Question

I have some trouble asking this question, so I will try a roundabout approach to explain what I mean.

If (outside of Earth atmosphere) one looks at the sun from different distances, the light coming from any direction intersecting the Sun's surface has a BB spectrum which is always the same, that of the surface temperature of the Sun. Looking in any other direction it is a BB spectrum at 2.7°K. So the spectrum at any place is thermal by parts. Far from the Sun the high temperature spectrum is within a smaller solid angle than closer but however close one gets (while still just outside the Sun) the high temperature thermal spectrum never concerns more than a 2π
solid angle.

Now consider a black hole emitting Hawking's radiation. Let us assume it is small enough its Hawking temperature is higher than 2.7°K. So if I understand correctly, if I am stationary outside the black hole (not free falling into it, which means I am effectively in an accelerated frame) I will see BB radiation at the Hawking temperature, but only in the solid angle where the line of sight intersects the black hole horizon. For other directions, I only get 2.7°K. Or am I already mistaken ? The closer I am the larger this solid angle.

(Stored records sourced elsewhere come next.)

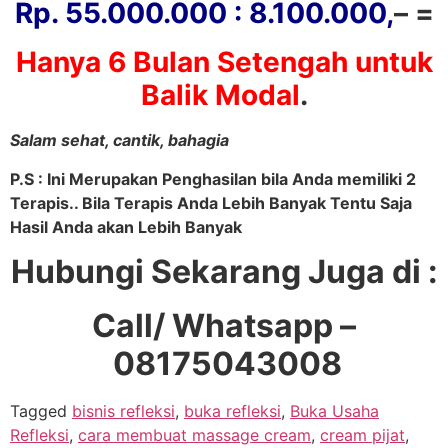
Rp. 55.000.000 : 8.100.000,
– =
Hanya 6 Bulan Setengah untuk
Balik Modal
.
Salam sehat, cantik, bahagia
P.S : Ini Merupakan Penghasilan bila Anda memiliki 2
Terapis.. Bila Terapis Anda Lebih Banyak Tentu Saja
Hasil Anda akan Lebih Banyak
Hubungi Sekarang Juga di :
Call/ Whatsapp –
08175043008
Tagged
bisnis refleksi
,
buka refleksi
,
Buka Usaha
Refleksi
,
cara membuat massage cream
,
cream pijat
,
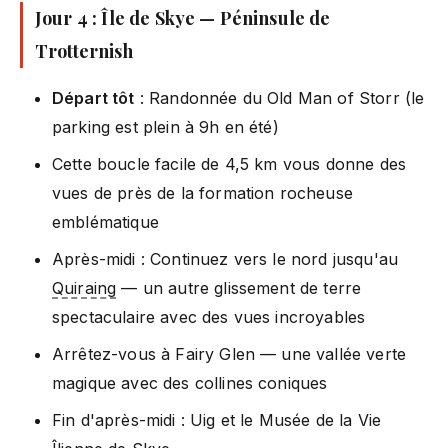
Jour 4 : Île de Skye — Péninsule de
Trotternish
Départ tôt
: Randonnée du Old Man of Storr (le
parking est plein à 9h en été)
Cette boucle facile de 4,5 km vous donne des
vues de près de la formation rocheuse
emblématique
Après-midi : Continuez vers le nord jusqu'au
Quiraing
— un autre glissement de terre
spectaculaire avec des vues incroyables
Arrêtez-vous à Fairy Glen — une vallée verte
magique avec des collines coniques
Fin d'après-midi : Uig et le Musée de la Vie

There is the added complication that when I get closer the spectrum is blue-shifted, but anyway the solid angle where I see BB temperature will never be more than 2π
. Indeed if I cross the horizon, then I cannot be stationary anymore, and the logic of Hawking's radiation cannot apply in the same way.

So here is my question. The Hawking radiation is often compared to the Unruh effect, because in an accelerated frame there is also a horizon, and the expression of the Unruh temperature and Hawking temperature are the same.

But from what I read, it always seems that the Unruh temperature concerns a BB radiation in all directions, over a full 4π solid angle. Unless I am mistaken.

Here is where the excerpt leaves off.